◆ **Exercise**:
Return the listing exactly. Keep no pictures.

(Extracted data Opens)

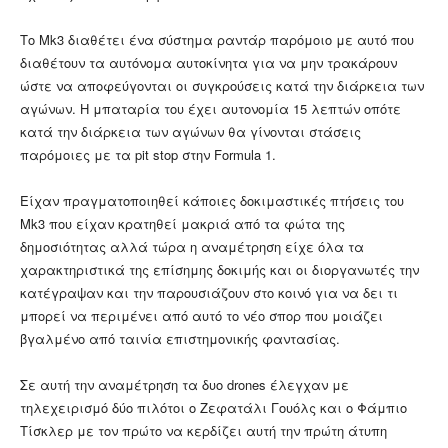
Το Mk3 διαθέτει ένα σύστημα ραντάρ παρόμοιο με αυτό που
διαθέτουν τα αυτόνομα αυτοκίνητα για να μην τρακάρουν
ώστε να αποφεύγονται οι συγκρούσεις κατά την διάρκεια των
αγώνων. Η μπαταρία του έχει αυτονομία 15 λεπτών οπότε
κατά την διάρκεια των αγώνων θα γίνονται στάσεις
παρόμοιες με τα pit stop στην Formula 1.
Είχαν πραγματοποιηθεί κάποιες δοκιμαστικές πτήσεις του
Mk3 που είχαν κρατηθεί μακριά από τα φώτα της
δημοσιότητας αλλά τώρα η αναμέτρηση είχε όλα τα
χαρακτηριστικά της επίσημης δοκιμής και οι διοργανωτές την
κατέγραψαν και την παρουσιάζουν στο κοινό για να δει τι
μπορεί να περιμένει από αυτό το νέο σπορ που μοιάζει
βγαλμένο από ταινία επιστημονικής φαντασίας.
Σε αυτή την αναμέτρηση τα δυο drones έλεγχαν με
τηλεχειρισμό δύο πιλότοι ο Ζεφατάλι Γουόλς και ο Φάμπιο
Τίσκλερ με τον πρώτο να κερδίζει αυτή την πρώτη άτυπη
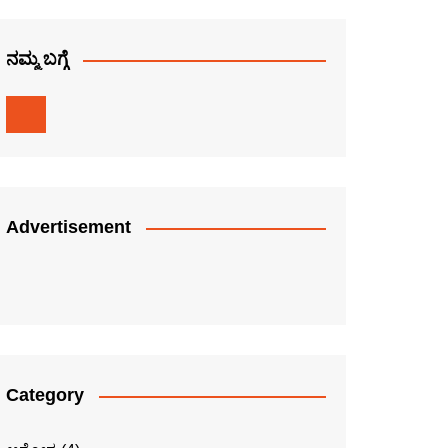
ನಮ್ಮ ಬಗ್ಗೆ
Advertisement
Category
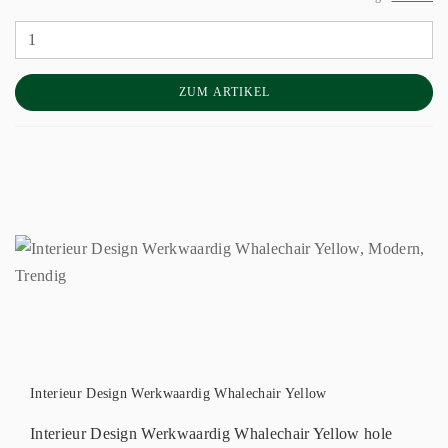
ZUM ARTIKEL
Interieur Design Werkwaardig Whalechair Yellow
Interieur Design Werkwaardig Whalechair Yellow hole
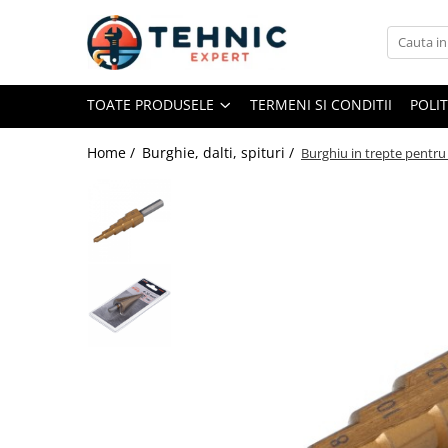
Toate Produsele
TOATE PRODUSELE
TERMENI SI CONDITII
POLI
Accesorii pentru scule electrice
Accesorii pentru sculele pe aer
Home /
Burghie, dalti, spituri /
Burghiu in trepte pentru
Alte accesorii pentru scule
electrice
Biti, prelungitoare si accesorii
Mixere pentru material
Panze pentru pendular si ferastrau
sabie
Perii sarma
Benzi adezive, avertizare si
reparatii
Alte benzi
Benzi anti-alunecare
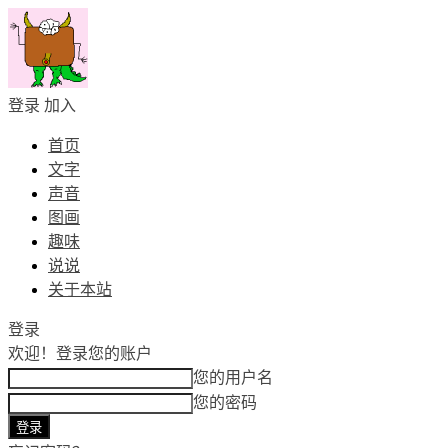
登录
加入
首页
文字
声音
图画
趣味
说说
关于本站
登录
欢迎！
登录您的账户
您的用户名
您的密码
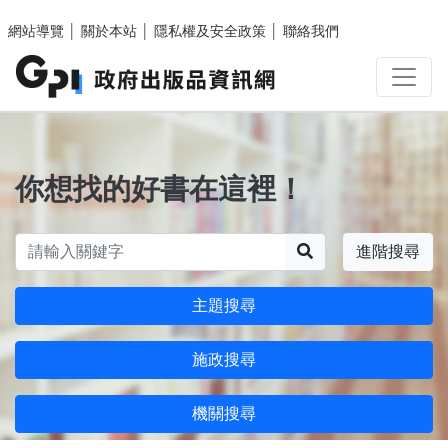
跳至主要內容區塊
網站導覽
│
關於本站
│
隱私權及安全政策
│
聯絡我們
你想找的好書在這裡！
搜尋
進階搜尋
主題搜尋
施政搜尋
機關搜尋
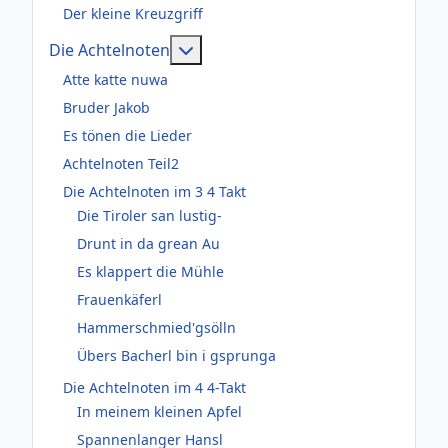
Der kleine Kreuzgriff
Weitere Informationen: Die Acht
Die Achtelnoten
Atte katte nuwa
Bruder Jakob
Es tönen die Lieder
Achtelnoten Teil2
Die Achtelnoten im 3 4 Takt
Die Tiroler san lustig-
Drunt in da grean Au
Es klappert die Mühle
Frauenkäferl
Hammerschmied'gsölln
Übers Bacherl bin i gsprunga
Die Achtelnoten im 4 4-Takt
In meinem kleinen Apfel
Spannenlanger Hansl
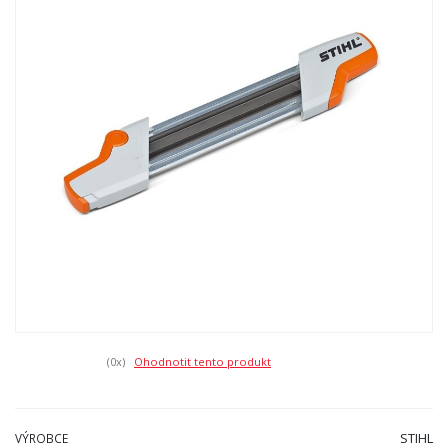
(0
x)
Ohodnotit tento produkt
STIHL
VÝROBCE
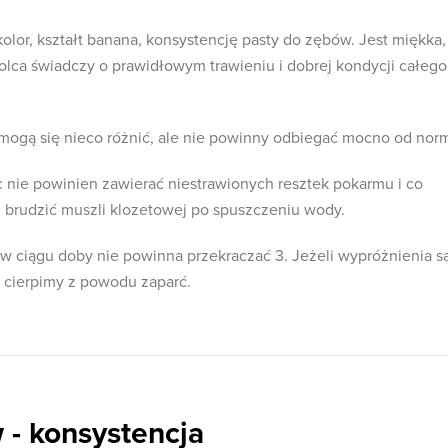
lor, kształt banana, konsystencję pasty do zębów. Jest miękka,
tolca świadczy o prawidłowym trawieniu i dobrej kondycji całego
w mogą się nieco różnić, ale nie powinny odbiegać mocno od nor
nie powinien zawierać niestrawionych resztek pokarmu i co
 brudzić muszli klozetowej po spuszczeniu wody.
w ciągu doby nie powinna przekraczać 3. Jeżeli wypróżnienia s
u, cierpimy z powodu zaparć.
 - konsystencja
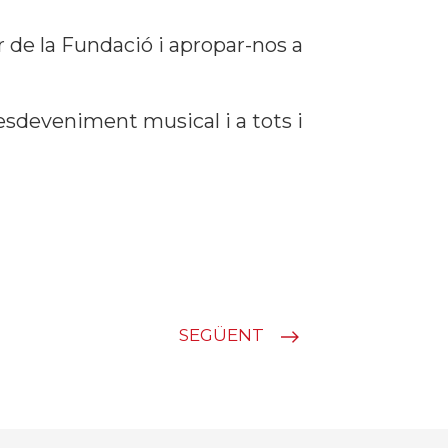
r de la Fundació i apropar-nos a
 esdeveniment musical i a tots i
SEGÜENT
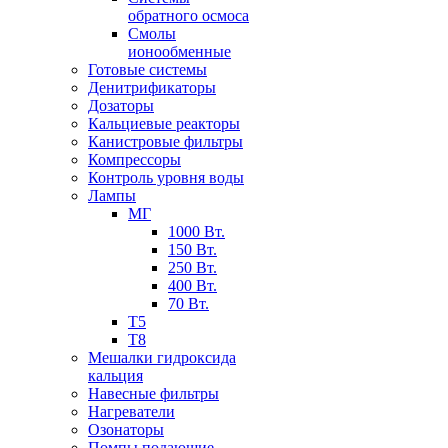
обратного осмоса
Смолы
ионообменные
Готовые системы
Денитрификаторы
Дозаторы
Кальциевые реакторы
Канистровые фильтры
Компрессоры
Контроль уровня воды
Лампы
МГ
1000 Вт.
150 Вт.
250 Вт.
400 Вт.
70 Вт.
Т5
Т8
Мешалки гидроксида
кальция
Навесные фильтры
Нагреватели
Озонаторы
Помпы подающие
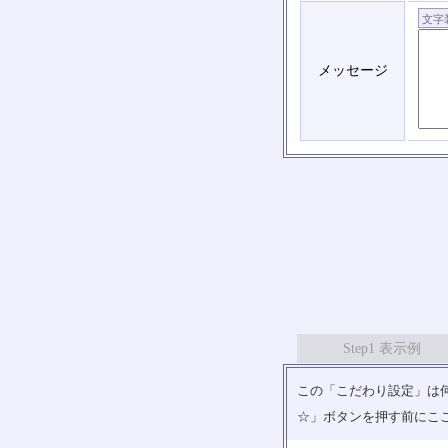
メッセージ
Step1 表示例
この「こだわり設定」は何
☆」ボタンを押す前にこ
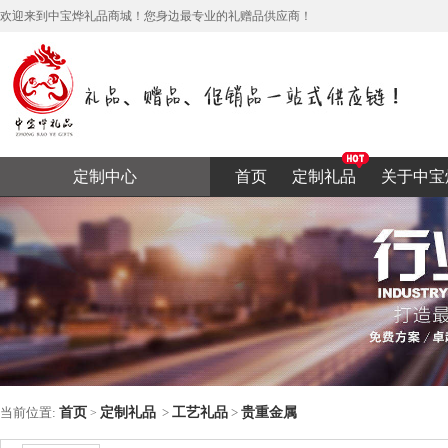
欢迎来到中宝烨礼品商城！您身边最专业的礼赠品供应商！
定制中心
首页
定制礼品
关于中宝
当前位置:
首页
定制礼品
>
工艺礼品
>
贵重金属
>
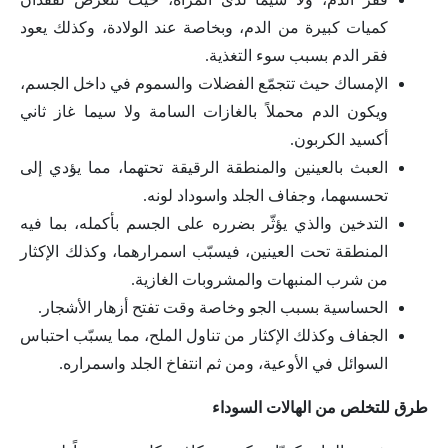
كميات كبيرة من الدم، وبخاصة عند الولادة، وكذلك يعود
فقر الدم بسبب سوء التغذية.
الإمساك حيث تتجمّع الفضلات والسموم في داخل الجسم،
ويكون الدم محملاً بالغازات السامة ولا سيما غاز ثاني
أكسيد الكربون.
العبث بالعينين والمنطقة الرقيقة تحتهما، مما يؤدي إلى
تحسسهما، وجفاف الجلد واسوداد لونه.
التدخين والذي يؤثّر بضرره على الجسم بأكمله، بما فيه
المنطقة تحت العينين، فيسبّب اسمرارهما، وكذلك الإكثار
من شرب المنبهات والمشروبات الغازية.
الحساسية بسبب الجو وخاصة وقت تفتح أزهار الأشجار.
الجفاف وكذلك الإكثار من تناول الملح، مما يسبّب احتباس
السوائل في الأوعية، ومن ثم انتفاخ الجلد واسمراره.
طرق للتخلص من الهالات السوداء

(Extracted data Closes)

◆ **Answer to this exercise**:
Το Mk3 διαθέτει ένα σύστημα ραντάρ παρόμοιο με αυτό που
διαθέτουν τα αυτόνομα αυτοκίνητα για να μην τρακάρουν
ώστε να αποφεύγονται οι συγκρούσεις κατά την διάρκεια των
αγώνων. Η μπαταρία του έχει αυτονομία 15 λεπτών οπότε
κατά την διάρκεια των αγώνων θα γίνονται στάσεις
παρόμοιες με τα pit stop στην Formula 1.
Είχαν πραγματοποιηθεί κάποιες δοκιμαστικές πτήσεις του
Mk3 που είχαν κρατηθεί μακριά από τα φώτα της
δημοσιότητας αλλά τώρα η αναμέτρηση είχε όλα τα
χαρακτηριστικά της επίσημης δοκιμής και οι διοργανωτές την
κατέγραψαν και την παρουσιάζουν στο κοινό για να δει τι
μπορεί να περιμένει από αυτό το νέο σπορ που μοιάζει
βγαλμένο από ταινία επιστημονικής φαντασίας.
Σε αυτή την αναμέτρηση τα δυο drones έλεγχαν με
τηλεχειρισμό δύο πιλότοι ο Ζεφατάλι Γουόλς και ο Φάμπιο
Τίσκλερ με τον πρώτο να κερδίζει αυτή την πρώτη άτυπη
ನಮ್ಮ ಬಗ್ಗೆ
Advertisement
Category
ZUM ARTIKEL
Interieur Design Werkwaardig Whalechair Yellow
Interieur Design Werkwaardig Whalechair Yellow hole
Toate Produsele
TOATE PRODUSELE
TERMENI SI CONDITII
POLI
Accesorii pentru scule electrice
Accesorii pentru sculele pe aer
Home /
Burghie, dalti, spituri /
Burghiu in trepte pentru
Alte accesorii pentru scule
electrice
Biti, prelungitoare si accesorii
Mixere pentru material
Panze pentru pendular si ferastrau
sabie
Perii sarma
Benzi adezive, avertizare si
reparatii
Alte benzi
Benzi anti-alunecare
登录
加入
首页
文字
声音
图画
趣味
说说
关于本站
登录
欢迎！
登录您的账户
您的用户名
您的密码
跳至主要內容區塊
網站導覽
│
關於本站
│
隱私權及安全政策
│
聯絡我們
你想找的好書在這裡！
搜尋
進階搜尋
主題搜尋
施政搜尋
機關搜尋
Der kleine Kreuzgriff
Weitere Informationen: Die Acht
Die Achtelnoten
Atte katte nuwa
Bruder Jakob
Es tönen die Lieder
Achtelnoten Teil2
Die Achtelnoten im 3 4 Takt
Die Tiroler san lustig-
Drunt in da grean Au
Es klappert die Mühle
Frauenkäferl
Hammerschmied'gsölln
Übers Bacherl bin i gsprunga
Die Achtelnoten im 4 4-Takt
In meinem kleinen Apfel
Spannenlanger Hansl
(0
x)
Ohodnotit tento produkt
STIHL
VÝROBCE
lor, kształt banana, konsystencję pasty do zębów. Jest miękka,
tolca świadczy o prawidłowym trawieniu i dobrej kondycji całego
w mogą się nieco różnić, ale nie powinny odbiegać mocno od nor
nie powinien zawierać niestrawionych resztek pokarmu i co
 brudzić muszli klozetowej po spuszczeniu wody.
w ciągu doby nie powinna przekraczać 3. Jeżeli wypróżnienia s
u, cierpimy z powodu zaparć.
 - konsystencja
r de la Fundació i apropar-nos a
 esdeveniment musical i a tots i
SEGÜENT
обратного осмоса
Смолы
ионообменные
Готовые системы
Денитрификаторы
Дозаторы
Кальциевые реакторы
Канистровые фильтры
Компрессоры
Контроль уровня воды
Лампы
МГ
1000 Вт.
150 Вт.
250 Вт.
400 Вт.
70 Вт.
Т5
Т8
Мешалки гидроксида
кальция
Навесные фильтры
Нагреватели
Озонаторы
Помпы подающие
メッセージ
Step1 表示例
この「こだわり設定」は何
☆」ボタンを押す前にこ
欢迎来到中宝烨礼品商城！您身边最专业的礼赠品供应商！
定制中心
首页
定制礼品
关于中宝
当前位置:
首页
定制礼品
>
工艺礼品
>
贵重金属
>
كميات كبيرة من الدم، وبخاصة عند الولادة، وكذلك يعود
فقر الدم بسبب سوء التغذية.
الإمساك حيث تتجمّع الفضلات والسموم في داخل الجسم،
ويكون الدم محملاً بالغازات السامة ولا سيما غاز ثاني
أكسيد الكربون.
العبث بالعينين والمنطقة الرقيقة تحتهما، مما يؤدي إلى
تحسسهما، وجفاف الجلد واسوداد لونه.
التدخين والذي يؤثّر بضرره على الجسم بأكمله، بما فيه
المنطقة تحت العينين، فيسبّب اسمرارهما، وكذلك الإكثار
من شرب المنبهات والمشروبات الغازية.
الحساسية بسبب الجو وخاصة وقت تفتح أزهار الأشجار.
الجفاف وكذلك الإكثار من تناول الملح، مما يسبّب احتباس
السوائل في الأوعية، ومن ثم انتفاخ الجلد واسمراره.
طرق للتخلص من الهالات السوداء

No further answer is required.